Sariette : Plants de Sarriette en vente pour les professionnels

La Sarriette : Guide de Plantation et d’Exploitation Agricole

La sarriette (Satureja), surnommée « herbe de Saint-Julien » ou « poivre d’âne », est une plante aromatique et médicinale incontournable de la cuisine méditerranéenne. Son exploitation se divise principalement entre la sarriette des montagnes (vivace) et la sarriette des jardins (annuelle), chacune demandant un itinéraire technique spécifique pour garantir une haute concentration en principes actifs.
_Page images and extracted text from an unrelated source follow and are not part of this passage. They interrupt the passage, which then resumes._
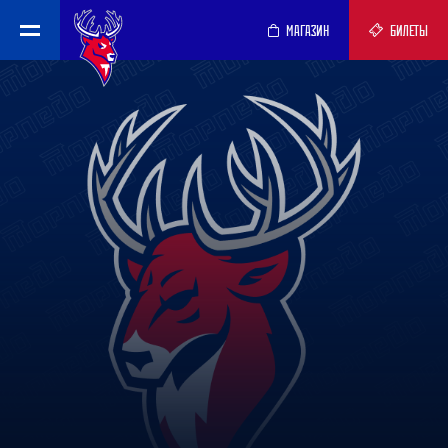
МАГАЗИН
БИЛЕТЫ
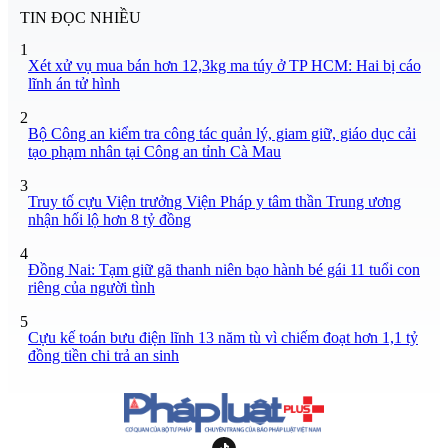
TIN ĐỌC NHIỀU
1
Xét xử vụ mua bán hơn 12,3kg ma túy ở TP HCM: Hai bị cáo
lĩnh án tử hình
2
Bộ Công an kiểm tra công tác quản lý, giam giữ, giáo dục cải
tạo phạm nhân tại Công an tỉnh Cà Mau
3
Truy tố cựu Viện trưởng Viện Pháp y tâm thần Trung ương
nhận hối lộ hơn 8 tỷ đồng
4
Đồng Nai: Tạm giữ gã thanh niên bạo hành bé gái 11 tuổi con
riêng của người tình
5
Cựu kế toán bưu điện lĩnh 13 năm tù vì chiếm đoạt hơn 1,1 tỷ
đồng tiền chi trả an sinh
L’implantation d’une culture de sarriette s’inscrit dans une démarche de production de plantes à parfum, aromatiques et médicinales (PPAM) à haute valeur ajoutée, particulièrement prisée pour son huile essentielle aux propriétés anti-infectieuses puissantes.

1. Diversité des variétés exploitables

L’exploitant doit choisir ses variétés selon les débouchés visés (herboristerie, distillation ou condimentaire) :

  • Sarriette des montagnes (Satureja montana) : Sous-arbrisseau vivace et rustique, atteignant 40 à 50 cm, idéal pour une production pérenne.
  • Sarriette des jardins (Satureja hortensis) : Espèce annuelle à croissance rapide, très parfumée.
  • Variétés de spécialité : Il existe des cultivars aux notes spécifiques comme la sarriette citron, la sarriette de Turquie (port étalé) ou la sarriette de Crête au feuillage gris-vert persistant.

2. Implantation et Plantation

La sarriette est une plante dite « adoratrice du soleil ».

  • Conditions pédoclimatiques : Elle exige un emplacement chaud et ensoleillé. Elle prospère dans des sols bien drainés, même pauvres ou calcaires, et ne supporte pas l’humidité stagnante.
  • Influence du terroir : La situation géographique est cruciale : une sarriette cultivée dans le sud de la France fabrique significativement plus de principes anti-infectieux qu’une plante cultivée dans la moitié nord.
  • Préparation du sol : Un labour d’automne suivi de l’apport de matière organique est recommandé. La technique du faux-semis est indispensable pour nettoyer la parcelle des adventices vivaces avant la plantation.
  • Calendrier : La mise en terre se fait classiquement au printemps ou à l’automne, selon les conditions climatiques locales favorisant la reprise. Les plants peuvent être obtenus par semis en caissette à l’automne, puis transférés en plaques avant l’implantation finale.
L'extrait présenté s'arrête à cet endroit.